- DATA TO USE
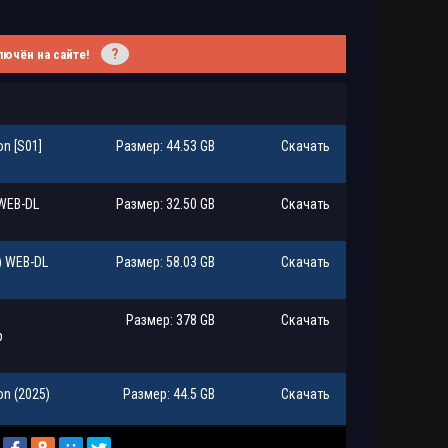
?
лючён на сайте!
on [S01]
Размер: 44.53 GB
Скачать
 WEB-DL
Размер: 32.50 GB
Скачать
) WEB-DL
Размер: 58.03 GB
Скачать
Размер: 378 GB
Скачать
p
on (2025)
Размер: 44.5 GB
Скачать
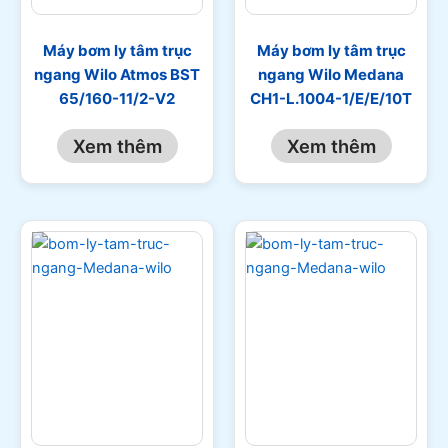
Máy bơm ly tâm trục
Máy bơm ly tâm trục
ngang Wilo Atmos BST
ngang Wilo Medana
65/160-11/2-V2
CH1-L.1004-1/E/E/10T
Xem thêm
Xem thêm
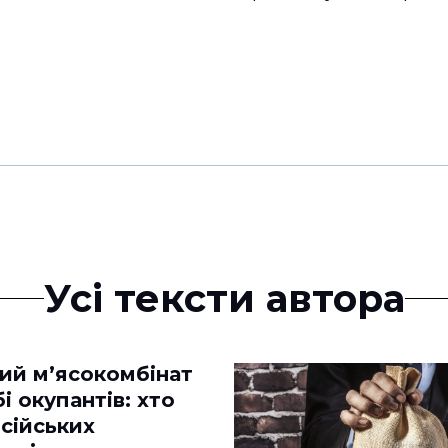
Усі тексти автора
ий м’ясокомбінат
і окупантів: хто
сійських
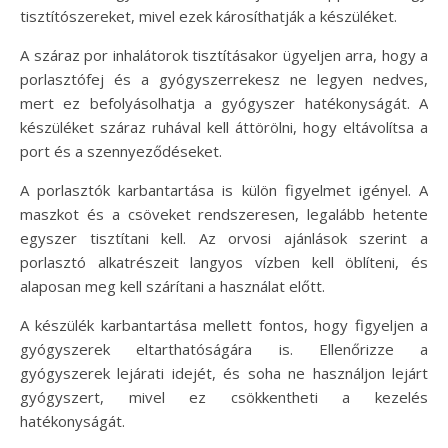
tisztítószereket, mivel ezek károsíthatják a készüléket.
A száraz por inhalátorok tisztításakor ügyeljen arra, hogy a
porlasztófej és a gyógyszerrekesz ne legyen nedves,
mert ez befolyásolhatja a gyógyszer hatékonyságát. A
készüléket száraz ruhával kell áttörölni, hogy eltávolítsa a
port és a szennyeződéseket.
A porlasztók karbantartása is külön figyelmet igényel. A
maszkot és a csöveket rendszeresen, legalább hetente
egyszer tisztítani kell. Az orvosi ajánlások szerint a
porlasztó alkatrészeit langyos vízben kell öblíteni, és
alaposan meg kell szárítani a használat előtt.
A készülék karbantartása mellett fontos, hogy figyeljen a
gyógyszerek eltarthatóságára is. Ellenőrizze a
gyógyszerek lejárati idejét, és soha ne használjon lejárt
gyógyszert, mivel ez csökkentheti a kezelés
hatékonyságát.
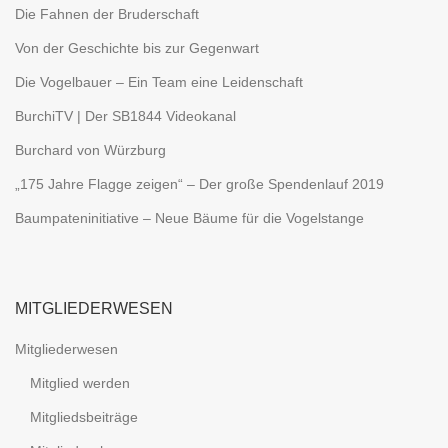
Die Fahnen der Bruderschaft
Von der Geschichte bis zur Gegenwart
Die Vogelbauer – Ein Team eine Leidenschaft
BurchiTV | Der SB1844 Videokanal
Burchard von Würzburg
„175 Jahre Flagge zeigen“ – Der große Spendenlauf 2019
Baumpateninitiative – Neue Bäume für die Vogelstange
MITGLIEDERWESEN
Mitgliederwesen
Mitglied werden
Mitgliedsbeiträge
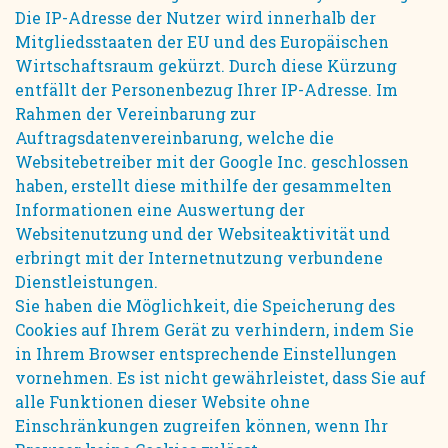
Die IP-Adresse der Nutzer wird innerhalb der
Mitgliedsstaaten der EU und des Europäischen
Wirtschaftsraum gekürzt. Durch diese Kürzung
entfällt der Personenbezug Ihrer IP-Adresse. Im
Rahmen der Vereinbarung zur
Auftragsdatenvereinbarung, welche die
Websitebetreiber mit der Google Inc. geschlossen
haben, erstellt diese mithilfe der gesammelten
Informationen eine Auswertung der
Websitenutzung und der Websiteaktivität und
erbringt mit der Internetnutzung verbundene
Dienstleistungen.
Sie haben die Möglichkeit, die Speicherung des
Cookies auf Ihrem Gerät zu verhindern, indem Sie
in Ihrem Browser entsprechende Einstellungen
vornehmen. Es ist nicht gewährleistet, dass Sie auf
alle Funktionen dieser Website ohne
Einschränkungen zugreifen können, wenn Ihr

- WHAT NEEDS TO BE DONE
Exact copy, no pictures: reproduce every record as it stands.

- OUTPUT BELOW
?
лючён на сайте!
on [S01]
Размер: 44.53 GB
Скачать
 WEB-DL
Размер: 32.50 GB
Скачать
) WEB-DL
Размер: 58.03 GB
Скачать
Размер: 378 GB
Скачать
p
on (2025)
Размер: 44.5 GB
Скачать
Máy bơm ly tâm trục
Máy bơm ly tâm trục
ngang Wilo Atmos BST
ngang Wilo Medana
65/160-11/2-V2
CH1-L.1004-1/E/E/10T
Xem thêm
Xem thêm
Усі тексти автора
ий м’ясокомбінат
і окупантів: хто
сійських
tisztítószereket, mivel ezek károsíthatják a készüléket.
A száraz por inhalátorok tisztításakor ügyeljen arra, hogy a
porlasztófej és a gyógyszerrekesz ne legyen nedves,
mert ez befolyásolhatja a gyógyszer hatékonyságát. A
készüléket száraz ruhával kell áttörölni, hogy eltávolítsa a
port és a szennyeződéseket.
A porlasztók karbantartása is külön figyelmet igényel. A
maszkot és a csöveket rendszeresen, legalább hetente
egyszer tisztítani kell. Az orvosi ajánlások szerint a
porlasztó alkatrészeit langyos vízben kell öblíteni, és
alaposan meg kell szárítani a használat előtt.
A készülék karbantartása mellett fontos, hogy figyeljen a
gyógyszerek eltarthatóságára is. Ellenőrizze a
gyógyszerek lejárati idejét, és soha ne használjon lejárt
gyógyszert, mivel ez csökkentheti a kezelés
hatékonyságát.
Die Fahnen der Bruderschaft
Von der Geschichte bis zur Gegenwart
Die Vogelbauer – Ein Team eine Leidenschaft
BurchiTV | Der SB1844 Videokanal
Burchard von Würzburg
„175 Jahre Flagge zeigen“ – Der große Spendenlauf 2019
Baumpateninitiative – Neue Bäume für die Vogelstange
MITGLIEDERWESEN
Mitgliederwesen
Mitglied werden
Mitgliedsbeiträge
Die IP-Adresse der Nutzer wird innerhalb der
Mitgliedsstaaten der EU und des Europäischen
Wirtschaftsraum gekürzt. Durch diese Kürzung
entfällt der Personenbezug Ihrer IP-Adresse. Im
Rahmen der Vereinbarung zur
Auftragsdatenvereinbarung, welche die
Websitebetreiber mit der Google Inc. geschlossen
haben, erstellt diese mithilfe der gesammelten
Informationen eine Auswertung der
Websitenutzung und der Websiteaktivität und
erbringt mit der Internetnutzung verbundene
Dienstleistungen.
Sie haben die Möglichkeit, die Speicherung des
Cookies auf Ihrem Gerät zu verhindern, indem Sie
in Ihrem Browser entsprechende Einstellungen
vornehmen. Es ist nicht gewährleistet, dass Sie auf
alle Funktionen dieser Website ohne
Einschränkungen zugreifen können, wenn Ihr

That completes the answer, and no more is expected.